How much time is required for a null RPC?  How does that compare with
native Sprite?  Where is the time going?

Disable the RPC delay code?
[The way things are currently configured, this shouldn't make a
difference.  Sun 3's, Sun 4's, and DECstations are all set with input
and output times of 500 usec, and the RPC output code uses the
difference between the receiver input rate and the sender output rate
(i.e., 0) as the amount to delay.]

What is the efficiency of the FS and VM caches?  Would having cache
size negotiation make the caches more efficient?

Instrument the driver to find out how long the packet queue is.  Maybe
you should have multiple ReadPortSet threads.

Don't bother with the UtilsMach_Delay calls?

Should you re-enable the Proc_SetServerPriority call in
Rpc_CreateServer?

When comparing native and server Sprite, get an RPC count for the
benchmark (i.e., find out where sprited is doing more RPC's than
native Sprite and figure out if there's some good way to fix it).


	- server memory usage -

How much paging does the server do?  Are there data structures that
can be shrunk (e.g., VmFileMap)?  Are there different algorithms or
different ways of walking data structures to reduce the amount of
paging? 

Use the Sprite malloc (with Mem_Bin & callers)?


	- other VM -

Make the Vm_Copy{In,Out} code avoid vm_{read,write} calls when
possible (when dealing with server addresses)?  Note that
copy-on-write can only be used when the destination is backed by the
default pager (rather than an external pager).

Avoid using CopyIn/CopyOut by using a bounded string argument (e.g.,
for file names & such)?

When copying in arguments and environment variables from user space,
would probably be faster if you ensure that the server's buffer is
page-aligned (assuming you're still using Vm_CopyIn).  In fact, it
might be worthwhile revisiting the interface presented by
Vm_Copy{In,Out} to see if you can change it into something that
doesn't cause so much byte copying.

Keep counts for the number of 1-page, 2-page, 3-page, etc. page-ins
and page-outs?

Reduce the number of copies by using memory_object_data_supply with
deallocate?


	- timer -

Are you getting burned by having elements in the timer queue processed
too late?  (See notes for 12 November 1991).  Should you re-enable the
Proc_SetPriority call in TimerThread()?

The current timer code tries to schedule wakeups to the nearest
millisecond, since that's what Mach advertises.  First, does the
implementation really meet the specs, or is the granularity for
wakeups coarser than 1ms?  Second, would you be better off by reducing
overhead by upping the Sprite granularity to 10ms or 20ms?
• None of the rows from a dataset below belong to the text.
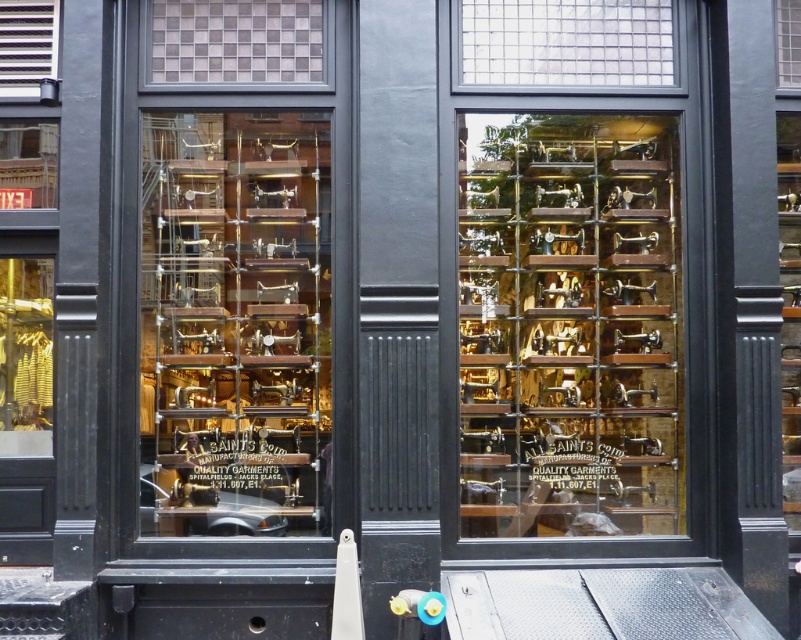 Is point (25, 3) positioned behind point (787, 13)?

No, it is in front of (787, 13).

Is the position of metallic vent at upper left less distant than that of clear glass window at upper right?

Yes, it is in front of clear glass window at upper right.

Is point (38, 67) closer to camera compared to point (787, 61)?

Yes, it is in front of point (787, 61).

Where is `metallic vent at upper left`? metallic vent at upper left is located at coordinates (27, 45).

Who is more distant from viewer, [252,68] or [49,168]?

Positioned behind is point [252,68].

Is checkered glass at upper center in front of red digital sign at upper left?

No, checkered glass at upper center is behind red digital sign at upper left.

Is point (256, 20) positioned behind point (26, 182)?

Yes, it is.

The image size is (801, 640). In order to click on checkered glass at upper center in this screenshot , I will do `click(236, 40)`.

Can you confirm if gold metallic sewing machines at center is wider than metallic vent at upper left?

Yes, gold metallic sewing machines at center is wider than metallic vent at upper left.

Between gold metallic sewing machines at center and metallic vent at upper left, which one has more height?

gold metallic sewing machines at center

Where is `gold metallic sewing machines at center`? gold metallic sewing machines at center is located at coordinates (570, 324).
For systems that don't have a mapped timer, how expensive is
Timer_GetTimeOfDay?  Should it always be called by TransferInProc?
(If not, an alternative is to put something in the timer queue to run
every N seconds and see whether there has been any console input in
the previous interval.)


	- file system -

Look at Fsrmt_Read and Fsrmt_Write.  Notice the user of an
intermediary buffer between the user buffer and the RPC packet
(costing an extra alloc and copy).  Can this be fixed?  For example,
JO has suggested mapping one or two pages of each user process
directly into the server address space, keeping the mappings around
from call to call until a different address is needed.  Does this
alloc/copy problem show up in other stream types?


	- signals -

Are there any applications where signal-handling performance is
critical (e.g., for SIGIO)?


	- Sprite "system" calls -

How much do you lose from the extra context switch (between the thread
that reads messages and the thread that processes the request)?

Is there a performance loss from creating/destroying the thread that
processes the request (rather than keeping a pool of them)?

Do you have too many paranoia checks?